So I'm going to say what I guess from your post. Those months of knowing something was on her mind - most likely a girlfriend.
The likelihood is she will bat you back and forth for the next while dependent on how things are panning out with the girlfriend and her own feelings over losing what she has with you. Please do not mistake any of that for love of you.
I also thought how compatible my ex and I were - I thought he was my best friend in all the world. But when I look back now at our lives together I am shocked at how emotionally abusive he was towards me.
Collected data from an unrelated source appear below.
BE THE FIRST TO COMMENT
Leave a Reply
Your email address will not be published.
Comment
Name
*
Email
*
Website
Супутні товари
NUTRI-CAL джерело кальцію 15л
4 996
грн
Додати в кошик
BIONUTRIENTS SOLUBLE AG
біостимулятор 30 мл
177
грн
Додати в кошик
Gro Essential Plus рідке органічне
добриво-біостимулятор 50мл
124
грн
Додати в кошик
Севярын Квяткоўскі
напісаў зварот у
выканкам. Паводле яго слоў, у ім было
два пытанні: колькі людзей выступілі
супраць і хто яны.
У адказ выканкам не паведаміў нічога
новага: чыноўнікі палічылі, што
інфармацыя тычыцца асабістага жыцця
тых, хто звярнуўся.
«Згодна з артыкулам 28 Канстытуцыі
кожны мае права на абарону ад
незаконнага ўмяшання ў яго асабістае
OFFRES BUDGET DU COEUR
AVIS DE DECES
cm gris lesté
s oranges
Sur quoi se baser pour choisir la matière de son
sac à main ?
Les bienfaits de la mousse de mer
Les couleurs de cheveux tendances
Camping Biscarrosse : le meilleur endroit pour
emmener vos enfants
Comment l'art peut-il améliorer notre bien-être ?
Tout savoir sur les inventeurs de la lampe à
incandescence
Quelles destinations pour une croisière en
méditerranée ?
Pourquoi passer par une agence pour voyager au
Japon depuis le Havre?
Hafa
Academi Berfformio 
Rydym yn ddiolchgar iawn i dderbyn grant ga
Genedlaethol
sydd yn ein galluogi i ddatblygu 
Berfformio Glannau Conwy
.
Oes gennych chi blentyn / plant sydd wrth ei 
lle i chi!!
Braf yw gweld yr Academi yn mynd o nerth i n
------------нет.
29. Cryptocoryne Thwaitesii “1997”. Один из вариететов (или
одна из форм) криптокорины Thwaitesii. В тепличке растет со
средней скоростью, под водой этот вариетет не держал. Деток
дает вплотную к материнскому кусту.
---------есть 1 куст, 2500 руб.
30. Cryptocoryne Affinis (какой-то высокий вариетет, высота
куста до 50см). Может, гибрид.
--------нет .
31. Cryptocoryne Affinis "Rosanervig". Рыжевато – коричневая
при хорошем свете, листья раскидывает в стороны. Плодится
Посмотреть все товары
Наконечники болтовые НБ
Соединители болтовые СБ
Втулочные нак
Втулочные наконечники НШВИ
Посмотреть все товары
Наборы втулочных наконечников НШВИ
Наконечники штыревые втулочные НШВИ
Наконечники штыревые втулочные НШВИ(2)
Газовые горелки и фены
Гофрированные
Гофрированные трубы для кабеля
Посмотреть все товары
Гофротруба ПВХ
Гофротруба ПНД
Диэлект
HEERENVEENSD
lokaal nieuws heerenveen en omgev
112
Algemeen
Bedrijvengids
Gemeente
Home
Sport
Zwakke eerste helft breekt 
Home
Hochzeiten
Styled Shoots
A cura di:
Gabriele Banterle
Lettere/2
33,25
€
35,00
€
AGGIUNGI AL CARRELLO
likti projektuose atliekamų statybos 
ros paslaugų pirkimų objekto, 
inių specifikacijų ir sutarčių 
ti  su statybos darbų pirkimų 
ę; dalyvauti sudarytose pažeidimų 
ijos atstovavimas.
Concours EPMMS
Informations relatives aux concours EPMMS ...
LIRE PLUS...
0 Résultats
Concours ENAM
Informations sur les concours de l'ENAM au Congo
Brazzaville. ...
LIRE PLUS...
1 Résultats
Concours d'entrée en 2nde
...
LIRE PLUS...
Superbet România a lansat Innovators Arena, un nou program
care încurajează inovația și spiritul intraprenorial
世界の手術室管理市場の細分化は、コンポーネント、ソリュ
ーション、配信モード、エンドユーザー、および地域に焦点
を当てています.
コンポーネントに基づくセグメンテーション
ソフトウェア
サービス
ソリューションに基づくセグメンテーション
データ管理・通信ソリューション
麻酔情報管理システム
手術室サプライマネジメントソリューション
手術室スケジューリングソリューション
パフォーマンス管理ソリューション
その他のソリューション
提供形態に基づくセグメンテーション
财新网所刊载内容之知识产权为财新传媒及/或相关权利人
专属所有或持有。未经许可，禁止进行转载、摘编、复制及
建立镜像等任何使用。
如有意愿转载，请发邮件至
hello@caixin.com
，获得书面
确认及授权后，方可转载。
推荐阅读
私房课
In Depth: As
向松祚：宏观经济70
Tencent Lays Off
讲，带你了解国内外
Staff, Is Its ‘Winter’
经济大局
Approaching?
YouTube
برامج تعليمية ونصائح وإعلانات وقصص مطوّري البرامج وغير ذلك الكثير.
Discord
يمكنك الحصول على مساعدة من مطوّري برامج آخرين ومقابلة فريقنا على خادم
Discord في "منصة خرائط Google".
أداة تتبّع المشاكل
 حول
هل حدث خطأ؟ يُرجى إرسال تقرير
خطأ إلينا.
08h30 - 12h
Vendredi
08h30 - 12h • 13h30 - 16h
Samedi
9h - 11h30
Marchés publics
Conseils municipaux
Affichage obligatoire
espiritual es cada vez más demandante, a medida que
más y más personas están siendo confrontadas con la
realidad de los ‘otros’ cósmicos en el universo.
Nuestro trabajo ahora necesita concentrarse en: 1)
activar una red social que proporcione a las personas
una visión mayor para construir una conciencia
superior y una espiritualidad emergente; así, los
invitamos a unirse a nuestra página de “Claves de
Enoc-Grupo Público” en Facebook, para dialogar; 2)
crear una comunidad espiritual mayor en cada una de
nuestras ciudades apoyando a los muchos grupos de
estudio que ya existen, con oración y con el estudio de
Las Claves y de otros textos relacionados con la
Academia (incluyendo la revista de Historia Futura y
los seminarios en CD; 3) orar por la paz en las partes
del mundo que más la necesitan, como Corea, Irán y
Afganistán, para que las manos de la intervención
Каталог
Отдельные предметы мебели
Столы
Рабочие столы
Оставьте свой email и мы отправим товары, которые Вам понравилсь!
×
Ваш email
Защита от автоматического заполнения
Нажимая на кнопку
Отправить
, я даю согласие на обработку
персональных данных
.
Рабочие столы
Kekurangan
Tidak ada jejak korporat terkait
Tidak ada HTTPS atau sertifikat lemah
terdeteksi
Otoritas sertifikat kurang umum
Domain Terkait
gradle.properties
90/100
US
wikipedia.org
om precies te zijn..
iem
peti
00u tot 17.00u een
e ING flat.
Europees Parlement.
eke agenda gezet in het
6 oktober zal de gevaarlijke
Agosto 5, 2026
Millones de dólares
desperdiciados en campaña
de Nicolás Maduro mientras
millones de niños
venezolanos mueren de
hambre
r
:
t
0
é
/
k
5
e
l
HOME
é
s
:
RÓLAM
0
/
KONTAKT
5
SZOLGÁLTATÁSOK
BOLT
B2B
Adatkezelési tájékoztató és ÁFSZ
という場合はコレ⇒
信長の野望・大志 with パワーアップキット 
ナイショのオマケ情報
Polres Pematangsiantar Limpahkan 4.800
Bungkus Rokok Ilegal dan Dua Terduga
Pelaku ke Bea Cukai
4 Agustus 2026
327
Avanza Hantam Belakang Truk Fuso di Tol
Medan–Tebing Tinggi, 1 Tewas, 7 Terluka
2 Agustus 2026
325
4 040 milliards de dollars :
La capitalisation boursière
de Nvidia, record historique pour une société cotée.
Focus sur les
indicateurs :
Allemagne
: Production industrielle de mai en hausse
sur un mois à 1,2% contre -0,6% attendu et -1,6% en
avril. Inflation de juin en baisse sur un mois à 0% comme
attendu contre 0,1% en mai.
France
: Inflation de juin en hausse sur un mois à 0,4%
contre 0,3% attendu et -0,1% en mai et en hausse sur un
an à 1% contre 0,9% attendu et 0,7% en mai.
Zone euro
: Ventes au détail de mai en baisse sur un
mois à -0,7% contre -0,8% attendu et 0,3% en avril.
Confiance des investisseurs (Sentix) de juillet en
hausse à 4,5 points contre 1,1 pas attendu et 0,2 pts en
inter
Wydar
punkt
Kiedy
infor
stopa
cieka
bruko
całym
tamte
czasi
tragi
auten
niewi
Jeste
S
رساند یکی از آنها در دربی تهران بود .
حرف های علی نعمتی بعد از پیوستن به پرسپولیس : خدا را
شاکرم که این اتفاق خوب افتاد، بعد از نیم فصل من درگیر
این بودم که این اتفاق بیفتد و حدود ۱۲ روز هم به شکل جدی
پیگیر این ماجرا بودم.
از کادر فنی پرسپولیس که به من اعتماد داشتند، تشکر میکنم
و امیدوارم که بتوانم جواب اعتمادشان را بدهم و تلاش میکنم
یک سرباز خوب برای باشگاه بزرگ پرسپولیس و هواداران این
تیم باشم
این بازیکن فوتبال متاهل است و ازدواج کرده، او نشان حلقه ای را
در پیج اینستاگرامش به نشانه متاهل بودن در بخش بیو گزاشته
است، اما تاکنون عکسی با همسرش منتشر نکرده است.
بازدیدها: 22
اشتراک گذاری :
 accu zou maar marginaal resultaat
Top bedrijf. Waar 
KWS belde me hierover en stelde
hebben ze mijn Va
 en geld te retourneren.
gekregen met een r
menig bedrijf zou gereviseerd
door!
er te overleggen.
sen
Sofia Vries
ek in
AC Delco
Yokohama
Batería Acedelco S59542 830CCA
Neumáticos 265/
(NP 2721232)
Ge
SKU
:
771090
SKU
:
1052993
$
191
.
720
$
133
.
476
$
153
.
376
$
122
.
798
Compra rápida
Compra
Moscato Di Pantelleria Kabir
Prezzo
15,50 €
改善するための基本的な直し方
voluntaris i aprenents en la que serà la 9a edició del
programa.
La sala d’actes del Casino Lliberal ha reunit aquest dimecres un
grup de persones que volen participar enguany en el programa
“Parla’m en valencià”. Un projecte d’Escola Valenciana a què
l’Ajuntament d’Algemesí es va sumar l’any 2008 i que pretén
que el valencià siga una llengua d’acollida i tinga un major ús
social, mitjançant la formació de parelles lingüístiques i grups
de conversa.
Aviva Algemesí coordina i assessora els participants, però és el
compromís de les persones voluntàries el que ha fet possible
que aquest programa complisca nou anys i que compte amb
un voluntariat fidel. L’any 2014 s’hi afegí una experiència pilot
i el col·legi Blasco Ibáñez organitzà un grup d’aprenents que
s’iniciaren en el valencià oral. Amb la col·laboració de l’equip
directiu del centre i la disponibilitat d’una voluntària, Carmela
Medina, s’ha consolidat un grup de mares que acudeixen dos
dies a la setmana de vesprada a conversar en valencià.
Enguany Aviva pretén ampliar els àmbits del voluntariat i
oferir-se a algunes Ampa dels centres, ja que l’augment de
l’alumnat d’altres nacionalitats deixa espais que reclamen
I just trusted him so completely.
This hurts an awful lot for a while - look after yourself. If you are like me then the thing that ultimately helps is to know the truth of the matter. So my suggestion is to take a step back and observe your wife carefully rather than engaging with her - see the truth of the person you married. Then you can start to map your future out.
wishing you all the best, Lily
Thank you for the feedback Lily. Very thought-provoking stuff. I’m not sure how together I am. I’m trying my best, but I sure do feel like a wreck. I’m not sure if the “something” on her mind was a girlfriend. I asked if there was somebody else and was told “no”. I did believe it, but I’m not so certain now (I don’t know what to believe). In looking back, I am a bit more skeptical, and do think there may at least be a specific girl of interest. I will take your advice and try to step back and observe. I appreciate the support.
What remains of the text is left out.